Author:  Dawn A. Davis
Haitian pride is reflected everywhere in South Florida. In May, Haitian Heritage Month, the Caribbean country’s flag draped vehicles and nationals wrapped themselves in its colors, parading streets and jumping to mesmerizing kompa rhythms blasting from souped-up audio systems.

Flore Dr MarieIt’s just how many Haitians roll. Some, however, believe that’s not enough.

“I cannot be promoting Haitian culture and have my flag wrapped on my head,” insisted popular media personality Marie Flore.

“That’s not what defines the values. We have to promote and protect Haitian culture through education. Protect its value.”

With a doctorate in education administration and leadership and a master’s degree in health services administration, Haitian-born Flore worked in social services and health education for more than 15 years. But, her passion for intellectual cultivation led her to create the first combined radio/television show titled “Radio TV with Dr. Flore”. It was her bid to elevate Haitian culture through her philosophy “Gade Tet Ou”.


Translated as “look at your head”, its deeper meaning is about reflection and what’s inside your heart, Flore explained. She formed a non-profit organization of the same name, embarking on a journey as the Haitian American community’s cultural ambassador.

“I felt I could not just tell people Gade Tet Ou without giving them a way to do so,” she said, “and the best way was through mass communication.”

“Radio TV with Dr. Flore” is a production of Gade Tet Ou, which airs Thursday and Friday on AyitiTV and Comcast’s Island TV, while simultaneously running on 1360AM radio. From aspiring artistes to community activists, local politicians and business leaders, Flore spreads her passion for Haitian cultural heritage through conversations with guests who she believes can inspire her listeners.

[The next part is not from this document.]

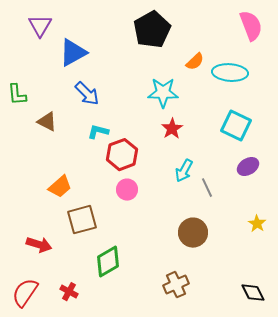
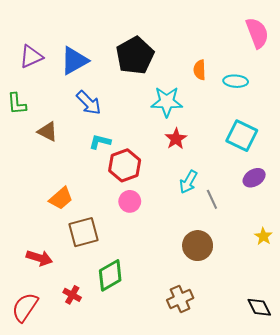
purple triangle: (40, 26) -> (31, 57), moved, turned 35
black pentagon: (152, 30) -> (135, 55), moved
orange semicircle: (195, 62) -> (200, 70), turned 132
cyan ellipse: (230, 73) -> (236, 81), size x0.7
red cross: (69, 292) -> (72, 295), moved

“As a youth everything I did involved community work and youth advocacy,” she explained. “And when I came to Miami I endeavored to build a spirit of partnership.

“That’s why I created Gade Tet Ou. It was also to continue my father’s work in the rural areas in Haiti and making sure we never forget where we come from.

“Sometimes I think that if Haitians were checking themselves out at all times, life would have been better,” she added. “We can celebrate our history, but we also have to raise history. My ancestors, I know their names, but if I cannot surpass what they have done then it is pointless. Using radio and television, I think I can transcend all that history that we talk about, we need to live it.”


Flore’s mass media platform reflects her sense of urgency to help the Haitian community become an unmistakable cultural and political force. Her programming includes building financial wealth, branding and marketing by exposing new talent, entertainment, culture, education and politics. The show is also presented in three languages - Haitian, Spanish and English.

She believes activism is being consciously aware of one’s contribution to building the community and opening as many doors as possible for others through education and cultural awareness.

“There is no culture without embracing your identity,” said Flore.

“If you don’t know where you come from, if you don’t have certain values and willing to share and embrace those values, then everything is superficial.”